Loop question, I've tried everything that I knew I just don't know. Please help me solve it out

svnshqinz , here is a very basic approach without dictionary > since numbers can occur multiple times in the input values, we have to take care that only the first occurrence of each value is counted. to do so, we need a helpers list *already_seen*, where we can append numbers that have been already counted. > we start a for loop, that gets one number at a time from the input list and is stored in a loop variable variable like *num* > inside the loop, we check if the current number is NOT already seen. this can be done with an *if* conditional and using the *in* operator. > if the current number is not in *already_seen*, we can output the result with print(...) to get the count of the specific number, we can use the string.method count(...) like: ... nums.count(num) > after this, we have to append the current number (variable *num*) to list *already_seen* > if the loop is terminated, all numbers with the counts have been printed

another thing i wanted to mention: it is not seen as very helpful when we are going to post a ready-made code, as long as the op has not shown his attempt here. it is more helpful to give hints and tips, so that the op has a chance to find a solution by himself.

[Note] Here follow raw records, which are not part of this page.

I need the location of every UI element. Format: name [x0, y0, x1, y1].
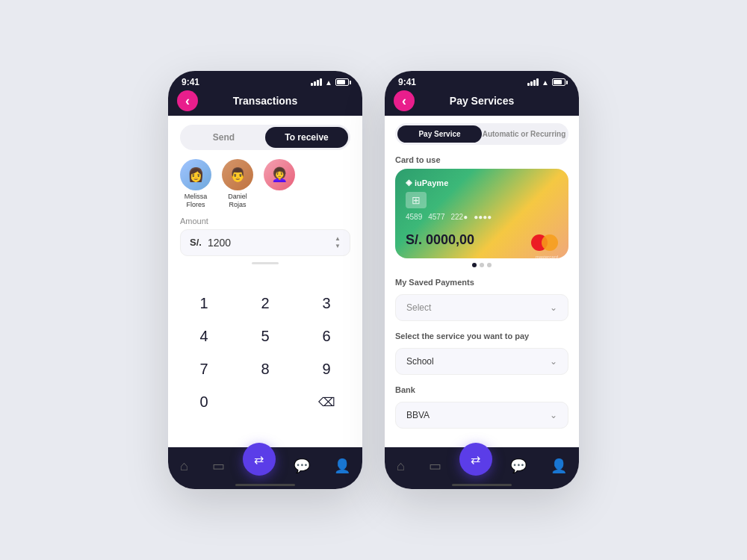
- card-logo: ◈ iuPayme: [406, 178, 558, 187]
- transactions-header: Transactions: [168, 90, 362, 116]
- service-dropdown[interactable]: School ⌄: [395, 348, 568, 375]
- key-2[interactable]: 2: [244, 288, 286, 318]
- numpad-row-2: 4 5 6: [183, 321, 347, 351]
- status-bar-1: 9:41 ▲: [168, 71, 362, 90]
- back-button-2[interactable]: [394, 90, 415, 111]
- contact-name-daniel: DanielRojas: [228, 193, 247, 209]
- status-bar-2: 9:41 ▲: [385, 71, 579, 90]
- amount-value: 1200: [208, 237, 329, 249]
- battery-icon-2: [552, 78, 565, 86]
- send-button[interactable]: Send: [182, 127, 265, 148]
- amount-section: Amount S/. 1200 ▲ ▼: [168, 217, 362, 256]
- status-icons-2: ▲: [527, 78, 565, 87]
- spinner-up[interactable]: ▲: [335, 236, 341, 242]
- send-receive-toggle: Send To receive: [180, 125, 350, 150]
- nav-user-icon[interactable]: 👤: [328, 455, 356, 477]
- status-time-1: 9:41: [182, 77, 199, 87]
- chevron-down-icon-1: ⌄: [550, 302, 557, 313]
- card-number-row: 4589 4577 222● ●●●●: [406, 213, 558, 221]
- chevron-down-icon-3: ⌄: [550, 410, 557, 420]
- key-4[interactable]: 4: [183, 321, 225, 351]
- key-1[interactable]: 1: [183, 288, 225, 318]
- nav-card-icon-2[interactable]: ▭: [423, 455, 447, 477]
- mc-label: mastercard: [536, 255, 558, 258]
- avatar-daniel: 👨: [222, 159, 253, 190]
- key-7[interactable]: 7: [183, 354, 225, 384]
- amount-spinner[interactable]: ▲ ▼: [335, 236, 341, 249]
- amount-label: Amount: [180, 217, 350, 225]
- bottom-nav-1: ⌂ ▭ ⇄ 💬 👤: [168, 447, 362, 489]
- key-9[interactable]: 9: [306, 354, 347, 384]
- tab-pay-service[interactable]: Pay Service: [397, 125, 482, 143]
- backspace-key[interactable]: ⌫: [306, 387, 347, 417]
- key-3[interactable]: 3: [306, 288, 347, 318]
- contacts-row: 👩 MelissaFlores 👨 DanielRojas 👩‍🦱: [168, 159, 362, 209]
- receive-button[interactable]: To receive: [265, 127, 348, 148]
- phone-pay-services: 9:41 ▲ Pay Services Pay S: [385, 71, 579, 489]
- tab-automatic[interactable]: Automatic or Recurring: [482, 125, 566, 143]
- bank-value: BBVA: [406, 410, 430, 420]
- saved-payments-placeholder: Select: [406, 302, 431, 313]
- key-0[interactable]: 0: [183, 387, 225, 417]
- wifi-icon: ▲: [325, 78, 332, 87]
- amount-input-row[interactable]: S/. 1200 ▲ ▼: [180, 229, 350, 256]
- card-logo-text: iuPayme: [415, 178, 448, 187]
- credit-card[interactable]: ◈ iuPayme ⊞ 4589 4577 222● ●●●● S/. 0000…: [395, 169, 568, 258]
- spinner-down[interactable]: ▼: [335, 243, 341, 249]
- home-indicator-1: [235, 484, 295, 486]
- contact-other[interactable]: 👩‍🦱: [264, 159, 295, 209]
- bottom-nav-2: ⌂ ▭ ⇄ 💬 👤: [385, 447, 579, 489]
- card-carousel: ◈ iuPayme ⊞ 4589 4577 222● ●●●● S/. 0000…: [385, 169, 579, 267]
- dot-3: [487, 263, 492, 267]
- card-amount: S/. 0000,00: [406, 232, 474, 248]
- card-num-4: ●●●●: [474, 213, 492, 221]
- status-icons-1: ▲: [311, 78, 349, 87]
- nav-chat-icon-2[interactable]: 💬: [504, 455, 533, 477]
- saved-payments-label: My Saved Payments: [385, 275, 579, 291]
- card-chip: ⊞: [406, 192, 427, 208]
- pay-service-tabs: Pay Service Automatic or Recurring: [395, 123, 568, 145]
- card-logo-icon: ◈: [406, 178, 412, 187]
- dot-1: [472, 263, 477, 267]
- nav-fab-1[interactable]: ⇄: [243, 443, 276, 476]
- card-num-3: 222●: [451, 213, 468, 221]
- currency-label: S/.: [190, 237, 202, 248]
- nav-chat-icon[interactable]: 💬: [288, 455, 316, 477]
- bank-label: Bank: [385, 382, 579, 399]
- contact-melissa[interactable]: 👩 MelissaFlores: [180, 159, 211, 209]
- battery-icon: [335, 78, 349, 86]
- nav-card-icon[interactable]: ▭: [206, 455, 231, 477]
- nav-user-icon-2[interactable]: 👤: [545, 455, 573, 477]
- phone-transactions: 9:41 ▲ Transactions Send To re: [168, 71, 362, 489]
- numpad-row-1: 1 2 3: [183, 288, 347, 318]
- page-title-2: Pay Services: [450, 95, 514, 107]
- home-indicator-2: [452, 484, 512, 486]
- key-6[interactable]: 6: [306, 321, 347, 351]
- contact-daniel[interactable]: 👨 DanielRojas: [222, 159, 253, 209]
- numpad-row-4: 0 ⌫: [183, 387, 347, 417]
- status-time-2: 9:41: [398, 77, 416, 87]
- service-value: School: [406, 356, 434, 367]
- back-button[interactable]: [177, 90, 198, 111]
- card-pagination-dots: [395, 263, 568, 267]
- pay-services-header: Pay Services: [385, 90, 579, 116]
- avatar-melissa: 👩: [180, 159, 211, 190]
- saved-payments-dropdown[interactable]: Select ⌄: [395, 294, 568, 321]
- page-title-1: Transactions: [233, 95, 297, 107]
- mc-orange-circle: [542, 234, 558, 251]
- bank-dropdown[interactable]: BBVA ⌄: [395, 402, 568, 429]
- contact-name-melissa: MelissaFlores: [185, 193, 208, 209]
- nav-home-icon-2[interactable]: ⌂: [391, 455, 411, 477]
- card-num-1: 4589: [406, 213, 422, 221]
- card-num-2: 4577: [428, 213, 444, 221]
- dot-2: [480, 263, 484, 267]
- nav-home-icon[interactable]: ⌂: [174, 455, 194, 477]
- nav-fab-2[interactable]: ⇄: [459, 443, 492, 476]
- key-5[interactable]: 5: [244, 321, 286, 351]
- signal-icon: [311, 78, 322, 86]
- chip-icon: ⊞: [412, 194, 421, 206]
- wifi-icon-2: ▲: [542, 78, 549, 87]
- key-8[interactable]: 8: [244, 354, 286, 384]
- numpad-row-3: 7 8 9: [183, 354, 347, 384]
- avatar-other: 👩‍🦱: [264, 159, 295, 190]
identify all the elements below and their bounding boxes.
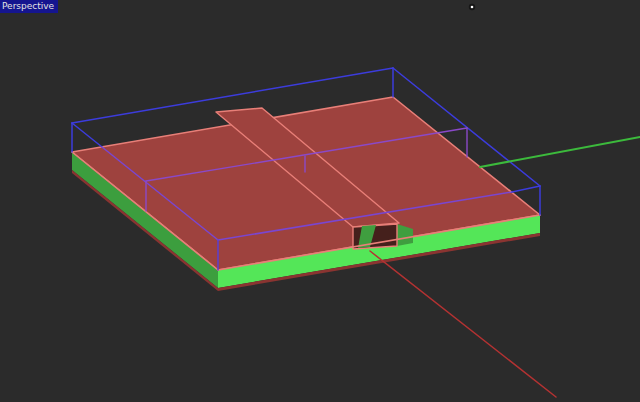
axis-line-red	[370, 251, 556, 397]
bluebox-top-front-right-edge-b[interactable]	[512, 186, 540, 192]
bluebox-top-front-left-edge-a[interactable]	[72, 123, 102, 147]
viewport-title[interactable]: Perspective	[0, 0, 58, 13]
scene-canvas[interactable]	[0, 0, 640, 402]
viewport-perspective[interactable]: Perspective	[0, 0, 640, 402]
axis-line-green	[480, 137, 640, 167]
point-marker[interactable]	[471, 6, 474, 9]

Should the output be in sorted form like that 1 = 3 ... 8 = 1?

svnshqinz Create a set from <Num> list to get only unique elements name it <num_set> Then create a list named <sorted_num> from <num_set> and sort the list Next, create a dictionary named <num_freq> where each item key is the value obtained from <sorted_num>, and item value is the frequency of the value in <Num> list. Lastly, display the numbers and their frequency you have collected in <num_freq> dictionary You can try this for now, or ask others how their code example work : )

Ipang yes

Ipang thank you! Actually it didnt need to be sorted but I was to distracted and didn't notice :)

Num = [1, 3, 2, 5, 7, 8, 7, 3, 1, 1] print(*[f'{n} = {Num.count(n)}' for n in sorted(set(Num))],sep='\n')

Lothar, ok thank you very much :)